For purposes of this Agreement, Employee shall be deemed to “engage in competition” with Employer if he shall directly or indirectly, either individually or as a stockholder, director, officer, partner, consultant, owner, employee, agent, or in any other capacity, work for, consult with or otherwise assist any person or entity engaged in the same or similar business engaged in by Employer. Employee agrees that the restrictions imposed upon him by the provisions of this Section are fair and reasonable considering the nature of Employer’s business and are reasonably required for the protection of Employer. Employee further acknowledges and agrees that there are material and valuable benefits bestowed upon him by this Agreement and the parties’ Agreement and Plan of Merger which constitute new, valuable and legally binding consideration for the non-competition, non-solicitation and nondisclosure provisions herein, including, but not limited to, the benefits conveyed in Sections 3.2 and 3.3 above.

Section 6.6 — Solicitation of Customers and Employees. Employee agrees that during the term of this Agreement, and for a period of twelve (12) consecutive months after termination of his employment for any reason, he shall not, except in the course of his duties hereunder, directly or indirectly induce or attempt to induce or otherwise counsel, advise, solicit or encourage (i) any customer or employee to cease doing business with, or leave the employ of, Employer or, in the case of employees accept employment with any other person or entity; or (ii) any person who at the time of such inducement, counseling, advice, solicitation or encouragement had ceased doing business with, or left the employ of, Employer within the previous six (6) months to do business with, or accept employment with, any person or entity besides Employer.

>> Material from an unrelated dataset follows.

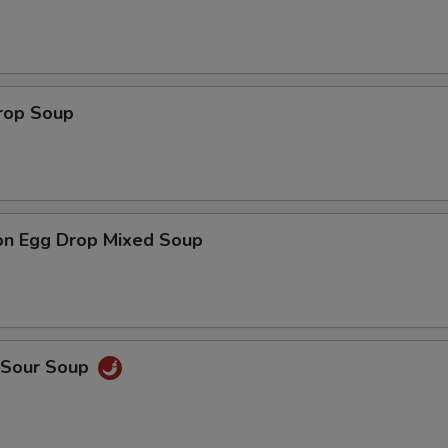
Drop Soup
on Egg Drop Mixed Soup
& Sour Soup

Section 6.7 — Specific Performance. Employee agrees that in the event of his breach of any of the provisions of this Article VI, the remedies available to law to Employer would be inadequate and in lieu thereof or in addition thereto Employer shall be entitled to appropriate equitable remedies, including specific performance and injunctive relief. Employee further agrees that he shall pay Employer’s actual attorneys’ fees if Employer successfully obtains such injunctive relief and that the restrictive time periods set forth in Sections 6.5 and 6.6 of this Agreement shall be tolled during any period that Employee is in violation of these restrictions.

ARTICLE VII

Concluding Provisions

Section 7.1 — Entire Agreement. This Agreement supersedes all prior agreements, including Employee’s Executive Employment Agreement with Paragon and the Trust Company of Lehigh Valley, and contains the entire understanding between Employer and Employee (the “Parties”) with respect to the subject matter hereof. There are no oral understandings, terms, or conditions, and no party has relied upon any representation, express or implied, not contained in this Employment Agreement.

Section 7.2 — Amendments. This Agreement may not be amended in any respect whatsoever except by a further agreement, in writing, fully executed by each of the Parties.

Section 7.3 — Successors and Assigns. This Agreement, including the non-competition provision set forth in Section 6.5 above, shall inure to the benefit of and be binding upon any corporation or other successor of Employer which shall acquire, directly or indirectly, by merger, consolidation, purchase, or otherwise, all or substantially all of the equity or assets of Employer and shall otherwise inure to the benefit of and be binding upon the Parties hereto and their respective heirs, executors, administrators, successors, and assigns. Nothing in the Agreement shall preclude Employer from selling, consolidating or merging into or with, or transferring all or substantially all of its equity or assets to another person or entity. In that event, however, such other person or entity shall assume this Agreement and all obligations of Employer hereunder. Upon such sale, consolidation, merger, or other transfer of equity or assets and assumption, the term “Employer,” as used herein, shall mean such other person or entity, and this Agreement shall continue in full force and effect.

Section 7.4 — Captions. The captions of this Agreement are for convenience and reference only and in no way define, describe, extend or limit the scope or intent of this Agreement or the intent of any provision contained in this Agreement.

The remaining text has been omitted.